The Digital Bottleneck in Infrastructure Delivery

Global investment in renewable energy infrastructure surged in 2025, reaching just shy of half a trillion dollars. This capital injection is roughly equivalent to the entire GDP of modern economies such as Denmark or Singapore.
According to new research from infrastructure procurement platform Ansarada, investment in renewables climbed 49% from 2024 to hit US$496.7bn worldwide.
Ansarada’s data breakdown offers specific insights into where this money is going. Europe is currently leading the charge, commanding US$202.7bn across 1,035 transactions. This represents an 82% increase in value compared to the previous year.
Of the various energy sources, offshore wind was the standout performer. The study indicates that the value of offshore wind investments surged 290% to US$89.8bn. This growth was headlined by the financial close of the 1.4GW East Anglia Three project off the UK's east coast, which secured a £3.6bn (US$4.8bn) debt package backed by 24 international lenders.
While the market appears to be in rude health with a rosy outlook toward 2050, Ansarada has identified troubling cracks beneath the surface.
The execution problem
Despite the skyrocketing value of investments, the study found that the actual volume of transactions rose just 7% globally and only 4% in Europe. This gap suggests that capital is concentrating into fewer, larger and more complex projects. These initiatives demand rigorous, auditable procurement processes to get off the ground.

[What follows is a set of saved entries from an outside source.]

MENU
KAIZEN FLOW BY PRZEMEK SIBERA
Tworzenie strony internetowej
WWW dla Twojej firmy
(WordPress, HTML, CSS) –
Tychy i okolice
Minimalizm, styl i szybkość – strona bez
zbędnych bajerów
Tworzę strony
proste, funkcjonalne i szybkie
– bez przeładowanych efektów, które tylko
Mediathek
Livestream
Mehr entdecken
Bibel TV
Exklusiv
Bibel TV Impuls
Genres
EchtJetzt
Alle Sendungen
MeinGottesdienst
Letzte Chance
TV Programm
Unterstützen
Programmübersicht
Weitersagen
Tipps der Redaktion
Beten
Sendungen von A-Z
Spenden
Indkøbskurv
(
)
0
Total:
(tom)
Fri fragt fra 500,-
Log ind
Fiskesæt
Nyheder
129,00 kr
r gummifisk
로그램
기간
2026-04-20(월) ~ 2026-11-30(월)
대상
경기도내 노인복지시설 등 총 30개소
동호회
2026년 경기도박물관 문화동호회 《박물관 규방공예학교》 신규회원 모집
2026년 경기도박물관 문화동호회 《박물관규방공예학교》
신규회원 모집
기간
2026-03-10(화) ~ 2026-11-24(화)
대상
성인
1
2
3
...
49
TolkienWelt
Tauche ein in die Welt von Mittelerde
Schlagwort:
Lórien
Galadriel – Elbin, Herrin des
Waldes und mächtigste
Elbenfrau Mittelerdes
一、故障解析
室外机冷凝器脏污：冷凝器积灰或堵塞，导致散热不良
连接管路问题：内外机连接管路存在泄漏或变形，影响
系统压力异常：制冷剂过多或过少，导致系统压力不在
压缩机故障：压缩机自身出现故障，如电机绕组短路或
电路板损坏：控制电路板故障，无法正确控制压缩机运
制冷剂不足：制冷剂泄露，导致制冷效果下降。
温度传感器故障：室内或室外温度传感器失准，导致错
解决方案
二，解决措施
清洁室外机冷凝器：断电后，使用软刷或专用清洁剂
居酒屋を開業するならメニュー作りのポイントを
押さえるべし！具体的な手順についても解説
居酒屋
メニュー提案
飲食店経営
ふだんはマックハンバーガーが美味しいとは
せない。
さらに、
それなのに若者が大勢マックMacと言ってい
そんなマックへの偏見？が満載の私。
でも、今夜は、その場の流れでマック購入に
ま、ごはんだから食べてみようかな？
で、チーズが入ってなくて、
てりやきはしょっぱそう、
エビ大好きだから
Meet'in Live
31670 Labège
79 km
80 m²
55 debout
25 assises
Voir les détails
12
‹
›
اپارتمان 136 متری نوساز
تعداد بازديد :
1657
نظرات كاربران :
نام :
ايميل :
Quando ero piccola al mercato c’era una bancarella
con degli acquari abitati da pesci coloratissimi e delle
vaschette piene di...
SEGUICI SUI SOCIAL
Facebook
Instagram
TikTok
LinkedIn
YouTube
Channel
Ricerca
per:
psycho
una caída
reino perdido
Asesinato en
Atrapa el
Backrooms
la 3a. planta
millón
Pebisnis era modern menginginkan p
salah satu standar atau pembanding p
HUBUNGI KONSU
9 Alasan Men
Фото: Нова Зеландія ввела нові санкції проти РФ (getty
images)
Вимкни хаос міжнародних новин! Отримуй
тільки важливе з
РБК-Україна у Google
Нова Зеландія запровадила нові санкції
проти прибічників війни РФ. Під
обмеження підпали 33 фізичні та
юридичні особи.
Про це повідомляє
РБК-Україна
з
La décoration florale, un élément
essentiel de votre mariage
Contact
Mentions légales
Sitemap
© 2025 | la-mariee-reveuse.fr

To understand the industry experience better, Ansarada interviewed 150 executives regarding their perception of procurement in the energy sector. The statistics are telling: just 37% of those surveyed across EMEA and the Americas described their most recent renewables procurement process as "very efficient". In Asia-Pacific, that figure drops to 24%.
Justin Smith, MD at Ansarada, is direct about the implications.
"Europe has established itself as the global benchmark for renewable energy infrastructure, with regulatory frameworks and supply chains that attract institutional capital at scale," he says.
"But there's a critical disconnect between the ambition reflected in investment figures and the procurement processes actually delivering projects. Capital is abundant, but execution capability is the binding constraint."
A transparency deficit
The issue is not solely one of efficiency. The report found that around 90% of EMEA respondents described transparency and auditability as "very important" or "essential" to their procurement processes. However, nearly a third admitted those same processes lacked clarity for internal stakeholders.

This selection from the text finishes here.